Discussion & Conclusion

TTA was found to be a promising predictor of the overall network performance: high correlation with the MSE after correction was observed for the investigated methods. In magnitude image based motion correction, the phase information in the raw data is discarded such that reconstruction of motion-free images is inherently ill-posed. With increasing artifact level, the network output hence becomes increasingly sensitive to small perturbations of the input, like noise enhancement or image reorientation. This may explain the mechanism behind TTA-based uncertainty prediction.
While noise-TTA maps have a similar appearance as true error maps, local hallucinations were not detected in all cases. Prediction of such local hallucinations is an important topic for future research. A promising option would be to use an additional network that is trained to predict a “hallucation risk” for a given input image based on the local artifact appearance. Nevertheless, accurate prediction of MSE may e.g. be used to guide iterative motion correction algorithms where network artifact correction is used to improve convergence5.

Acknowledgements

No acknowledgement found.

References

1. Wang G, Li W, Aertsen M, Deprest J, Ourselin S, Vercauteren T. Aleatoric uncertainty estimation with test-time augmentation for medical image segmentation with convolutional neural networks. Neurocomputing 2019;338:34-45.
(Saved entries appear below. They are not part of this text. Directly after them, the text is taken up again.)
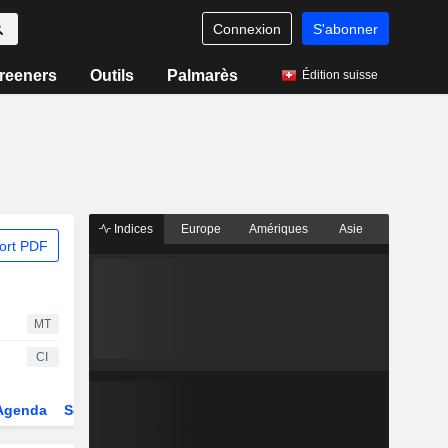
Connexion
S'abonner
reeners
Outils
Palmarès
Édition suisse
Indices
Europe
Amériques
Asie
ort PDF
MT
CI
Agenda
Secteur
Dérivés
Fonds et ETFs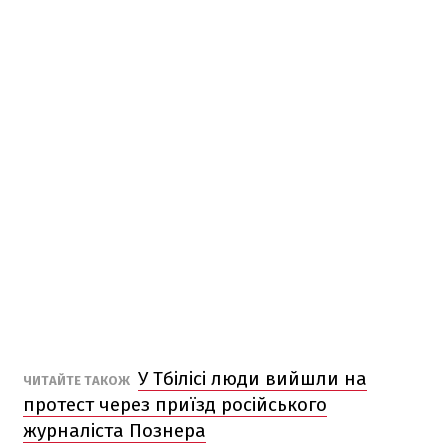
У Тбілісі люди вийшли на
ЧИТАЙТЕ ТАКОЖ
протест через приїзд російського
журналіста Познера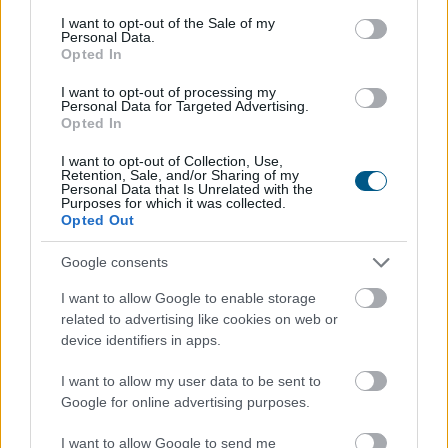
consent section.
I want to opt-out of the Sale of my
Personal Data.
Opted In
I want to opt-out of processing my
Personal Data for Targeted Advertising.
Opted In
I want to opt-out of Collection, Use,
Retention, Sale, and/or Sharing of my
Personal Data that Is Unrelated with the
Purposes for which it was collected.
Opted Out
Google consents
Lehetséges egyetlen, megkérdőjelezhetetlen listába
I want to allow Google to enable storage
rendezni a filmtörténet legnagyszerűbb alkotásait?
related to advertising like cookies on web or
Aligha, hiszen egy film értékét nemcsak a rendezés
device identifiers in apps.
vagy a színészi játék határozza meg, hanem az is,
milyen hatást gyakorol a nézőre. Az alábbi rangsor
I want to allow my user data to be sent to
ezért szükségszerűen szubjektív, összeállításánál
Google for online advertising purposes.
azonban figyelembe vettük a filmek művészi
I want to allow Google to send me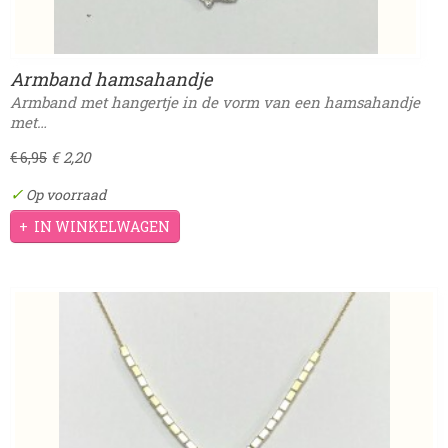
Armband hamsahandje
Armband met hangertje in de vorm van een hamsahandje
met…
€ 2,20
€ 6,95
✓
Op voorraad
IN WINKELWAGEN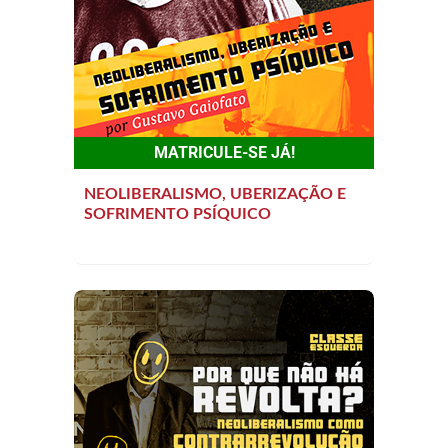
MATRICULE-SE JÁ!
NEOLIBERALISMO, UBERIZAÇÃO E
SOFRIMENTO PSÍQUICO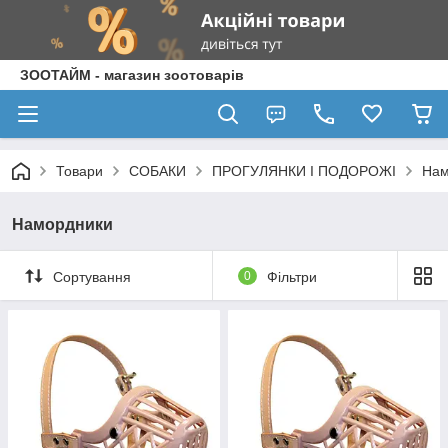
ЗООТАЙМ - магазин зоотоварів
Товари
СОБАКИ
ПРОГУЛЯНКИ І ПОДОРОЖІ
Нам
Намордники
Сортування
0
Фільтри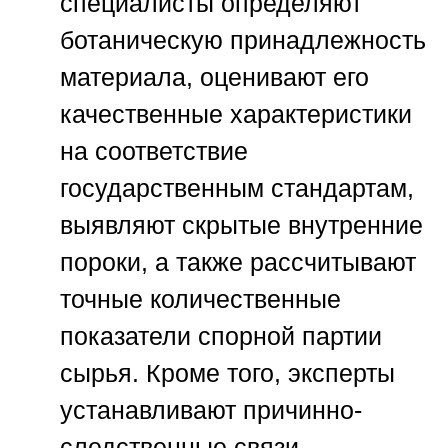
специалисты определяют
ботаническую принадлежность
материала, оценивают его
качественные характеристики
на соответствие
государственным стандартам,
выявляют скрытые внутренние
пороки, а также рассчитывают
точные количественные
показатели спорной партии
сырья. Кроме того, эксперты
устанавливают причинно-
следственные связи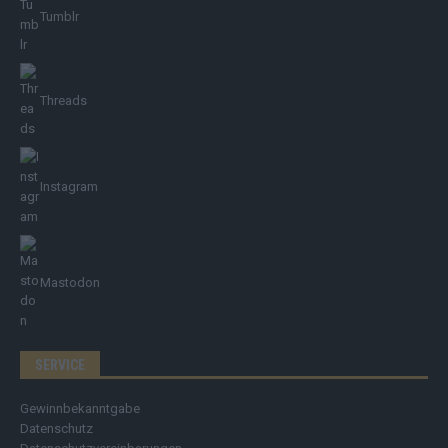
Tumblr
Threads
Instagram
Mastodon
SERVICE
Gewinnbekanntgabe
Datenschutz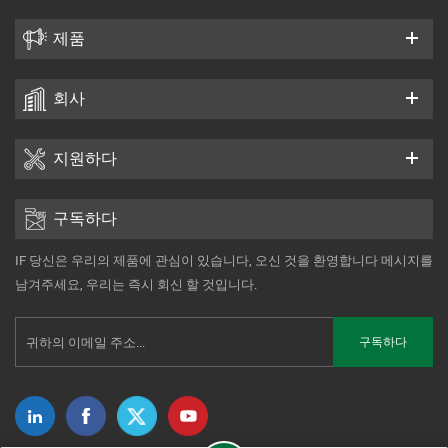
제품
회사
지원하다
구독하다
IF 당신은 우리의 제품에 관심이 있습니다, 오신 것을 환영합니다 메시지를
남겨주세요, 우리는 즉시 회신 할 것입니다.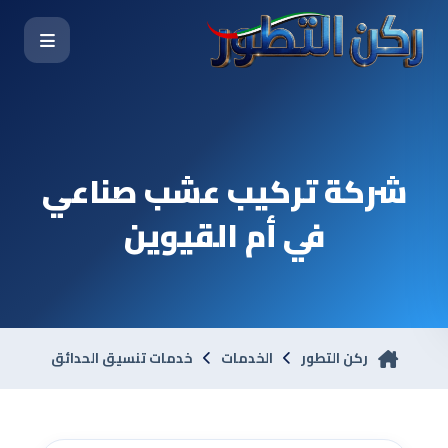
شركة تركيب عشب صناعي
في أم القيوين
ركن التطور
الخدمات
خدمات تنسيق الحدائق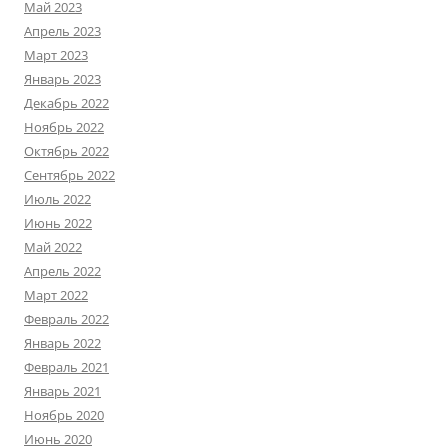
Май 2023
Апрель 2023
Март 2023
Январь 2023
Декабрь 2022
Ноябрь 2022
Октябрь 2022
Сентябрь 2022
Июль 2022
Июнь 2022
Май 2022
Апрель 2022
Март 2022
Февраль 2022
Январь 2022
Февраль 2021
Январь 2021
Ноябрь 2020
Июнь 2020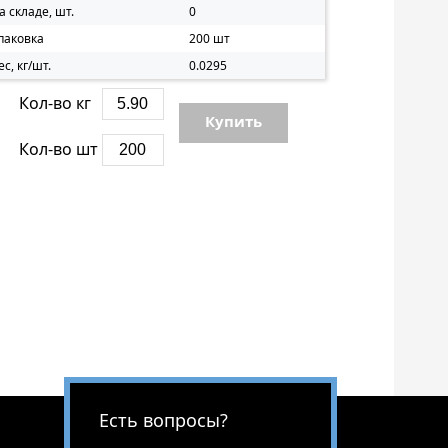
а складе, шт.
0
паковка
200 шт
ес, кг/шт.
0.0295
Кол-во кг
Купить
Кол-во шт
Есть вопросы?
2. Sommer K, Saalbach A, Brosch T, Hall C, Cross NM, Andre JB. Correction of Motion Artifacts Using a Multiscale Fully Convolutional Neural Network. Am J Neuroradiol 2020;41(3):416-23.
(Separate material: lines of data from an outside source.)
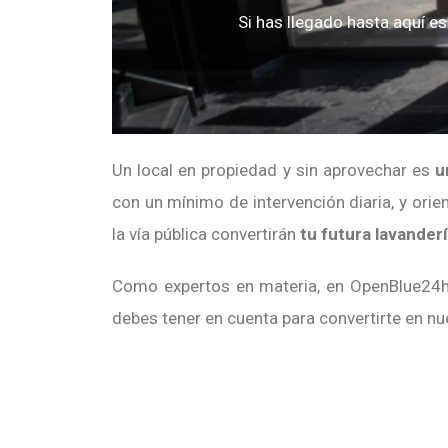
Si has llegado hasta aquí e
Un local en propiedad y sin aprovechar es
u
con un mínimo de intervención diaria, y or
la vía pública convertirán
tu futura lavander
Como expertos en materia, en OpenBlue24h 
debes tener en cuenta para convertirte en nu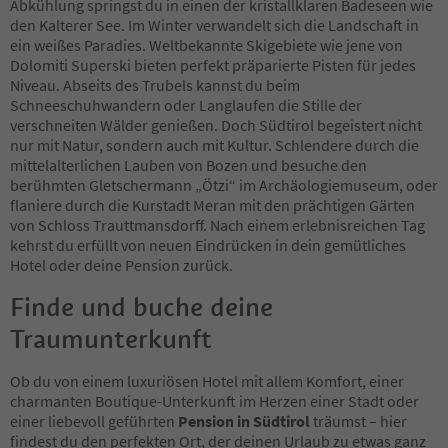
Abkühlung springst du in einen der kristallklaren Badeseen wie
70
den Kalterer See. Im Winter verwandelt sich die Landschaft in
71
ein weißes Paradies. Weltbekannte Skigebiete wie jene von
72
Dolomiti Superski bieten perfekt präparierte Pisten für jedes
73
Niveau. Abseits des Trubels kannst du beim
74
Schneeschuhwandern oder Langlaufen die Stille der
75
verschneiten Wälder genießen. Doch Südtirol begeistert nicht
76
nur mit Natur, sondern auch mit Kultur. Schlendere durch die
77
mittelalterlichen Lauben von Bozen und besuche den
78
berühmten Gletschermann „Ötzi“ im Archäologiemuseum, oder
79
flaniere durch die Kurstadt Meran mit den prächtigen Gärten
80
von Schloss Trauttmansdorff. Nach einem erlebnisreichen Tag
81
kehrst du erfüllt von neuen Eindrücken in dein gemütliches
82
Hotel oder deine Pension zurück.
83
84
Finde und buche deine
85
Traumunterkunft
86
87
88
Ob du von einem luxuriösen Hotel mit allem Komfort, einer
89
charmanten Boutique-Unterkunft im Herzen einer Stadt oder
90
einer liebevoll geführten
Pension in Südtirol
träumst – hier
91
findest du den perfekten Ort, der deinen Urlaub zu etwas ganz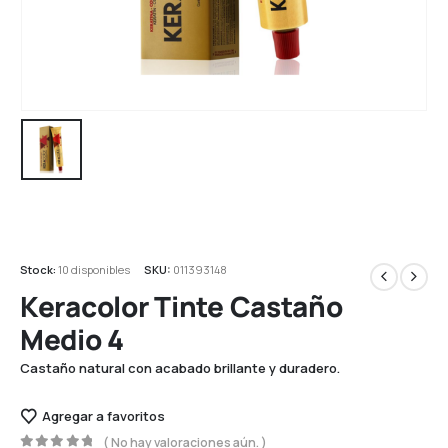
Stock:
10 disponibles
SKU:
011393148
Keracolor Tinte Castaño
Medio 4
Castaño natural con acabado brillante y duradero.
Agregar a favoritos
( No hay valoraciones aún. )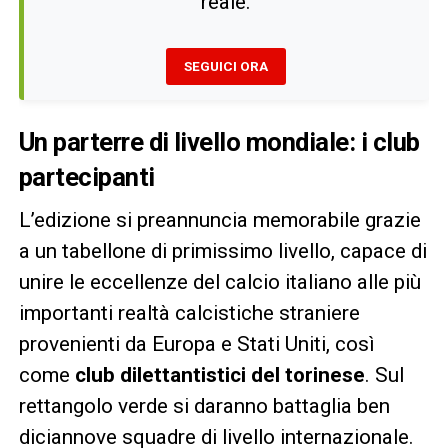
reale.
SEGUICI ORA
Un parterre di livello mondiale: i club
partecipanti
L’edizione si preannuncia memorabile grazie
a un tabellone di primissimo livello, capace di
unire le eccellenze del calcio italiano alle più
importanti realtà calcistiche straniere
provenienti da Europa e Stati Uniti, così
come
club dilettantistici del torinese
. Sul
rettangolo verde si daranno battaglia ben
diciannove squadre di livello internazionale.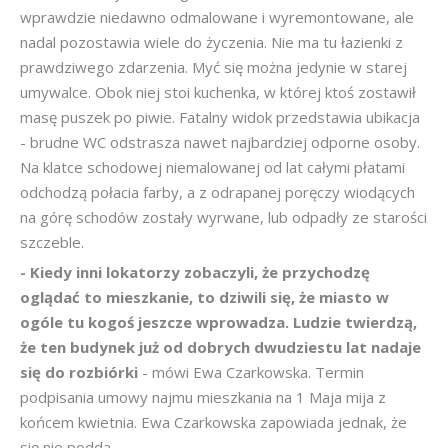
wprawdzie niedawno odmalowane i wyremontowane, ale
nadal pozostawia wiele do życzenia. Nie ma tu łazienki z
prawdziwego zdarzenia. Myć się można jedynie w starej
umywalce. Obok niej stoi kuchenka, w której ktoś zostawił
masę puszek po piwie. Fatalny widok przedstawia ubikacja
- brudne WC odstrasza nawet najbardziej odporne osoby.
Na klatce schodowej niemalowanej od lat całymi płatami
odchodzą połacia farby, a z odrapanej poręczy wiodących
na górę schodów zostały wyrwane, lub odpadły ze starości
szczeble.
- Kiedy inni lokatorzy zobaczyli, że przychodzę
oglądać to mieszkanie, to dziwili się, że miasto w
ogóle tu kogoś jeszcze wprowadza. Ludzie twierdzą,
że ten budynek już od dobrych dwudziestu lat nadaje
się do rozbiórki
- mówi Ewa Czarkowska. Termin
podpisania umowy najmu mieszkania na 1 Maja mija z
końcem kwietnia. Ewa Czarkowska zapowiada jednak, że
się nie podda.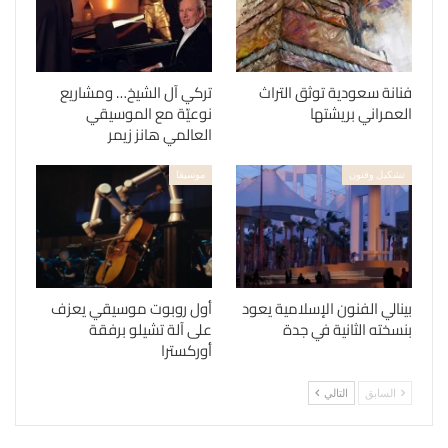
فنانة سعودية توثق التراث
تركي آل الشيخ… ومشاريع
العمراني بريشتها
نوعيّة مع الموسيقي
العالمي هانز زيمر
تشكيل وفنون
موسيقا
بينالي الفنون الإسلامية يعود
أول روبوت موسيقي يعزف
بنسخته الثانية في جدة
على آلة تشيلو برفقة
أوركسترا
السابق
التالي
3. He K, Zhang X, Ren S, Sun J. Deep residual learning for image recognition. Proc CVPR 2016:770-778.

4. Kingma D, Jimmy BA. Adam: A method for stochastic optimization. arXiv:1412.6980, 2014.

5. Haskell MW, Cauley SF, Bilgic B, Hossbach J, Splitthof DN, Pfeuffer J, Setsompop K, Wald LL. Network Accelerated Motion Estimation and Reduction (NAMER): Convolutional neural network guided retrospective motion correction using a separable motion model. Magn Reson med 2019;82(4):1452-1461.

Figures

Uncertainty metrics based on TTA-flipping (left) and TTA-noise (right) relative to the true mean-squared error (motion-corrected output compared to the motion-free ground truth) for n=1000 test images.

Example results from the synthetic test dataset where the uncertainty metric Δy accurately predicted the validity of the corrections: For the input image shown in the top row, the network produces a faithful reconstruction of the ground truth image, which is accurately predicted by the low uncertainty metric. For the center and bottom row, substantial deviations from the ground truth can be observed (marked by arrows), which is accurately predicted by the relatively high uncertainty metric (SD=standard deviation).

Example results on the synthetic test dataset where the uncertainty metric Δy did not accurately predict the validity of the corrections. In particular, multiple local hallucinations can be observed (indicated by red arrows), although the TTA metric values are relatively low (Δy=0.3).